Training a model on one GPU is a notebook exercise. Training the same model on eight GPUs — let alone sixty-four across eight nodes — requires picking a parallelism strategy, configuring a collective communication library, pinning threads, choosing a precision scheme, and paying attention to roughly forty knobs nobody warned you about. The first time a distributed training job hangs silently while every GPU sits at 100% utilization, you start to appreciate that “just add more GPUs” is not, in fact, a strategy.

This post is a tour of the two PyTorch parallelism approaches you will actually use — DDP (DistributedDataParallel) and FSDP (Fully Sharded Data Parallel) — plus the techniques that make them practical: activation checkpointing, mixed precision, gradient accumulation, and NCCL tuning. The goal is a working mental model, not a config dump.

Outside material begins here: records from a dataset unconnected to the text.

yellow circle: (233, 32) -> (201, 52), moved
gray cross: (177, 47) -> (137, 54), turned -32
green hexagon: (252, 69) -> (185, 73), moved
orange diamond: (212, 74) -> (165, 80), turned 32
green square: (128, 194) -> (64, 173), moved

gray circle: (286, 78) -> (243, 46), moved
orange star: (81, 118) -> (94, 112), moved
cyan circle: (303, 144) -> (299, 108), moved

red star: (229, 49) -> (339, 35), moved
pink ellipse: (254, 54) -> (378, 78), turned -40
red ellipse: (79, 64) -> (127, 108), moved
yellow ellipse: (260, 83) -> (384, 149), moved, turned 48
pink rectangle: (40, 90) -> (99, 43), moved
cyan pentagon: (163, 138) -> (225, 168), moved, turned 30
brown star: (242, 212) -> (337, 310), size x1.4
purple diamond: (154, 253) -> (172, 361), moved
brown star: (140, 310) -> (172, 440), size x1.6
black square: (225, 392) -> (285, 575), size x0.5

The parallelism landscape in thirty seconds

Before anything else, know which axis you’re scaling on:

  • Data parallel — every GPU has a full copy of the model; each sees a different slice of the batch; gradients are averaged across GPUs each step. Works as long as the model fits on one GPU.
  • Tensor parallel — a single tensor is split across GPUs. An MLP’s weight matrix lives half on GPU 0 and half on GPU 1. Reduces memory per GPU but requires high-bandwidth interconnect (NVLink) to communicate activations every layer.
  • Pipeline parallel — different layers live on different GPUs; batches flow through as micro-batches. Reduces memory, adds pipeline bubbles.
  • Sequence parallel — a specialization relevant to transformers where activations are sharded along the sequence dimension.
  • Fully sharded data parallel (FSDP/ZeRO) — a data-parallel variant that also shards parameters, gradients, and optimizer state across GPUs, gathering them on demand.

DDP and FSDP are the two you reach for first. Tensor and pipeline parallelism show up for truly enormous models (hundreds of billions of parameters) where the memory math doesn’t work with FSDP alone. Libraries like DeepSpeed, Megatron-LM, and PyTorch’s torch.distributed.pipelining handle those; many teams ship fine without ever touching them.

DDP: the simple, fast default

DistributedDataParallel is the baseline. Every rank has an identical model. Each step:

  1. Forward pass on local batch.
  2. Backward pass computing local gradients.
  3. An all-reduce across ranks averages gradients.
  4. Optimizer updates local parameters identically on every rank (because gradients are identical after all-reduce).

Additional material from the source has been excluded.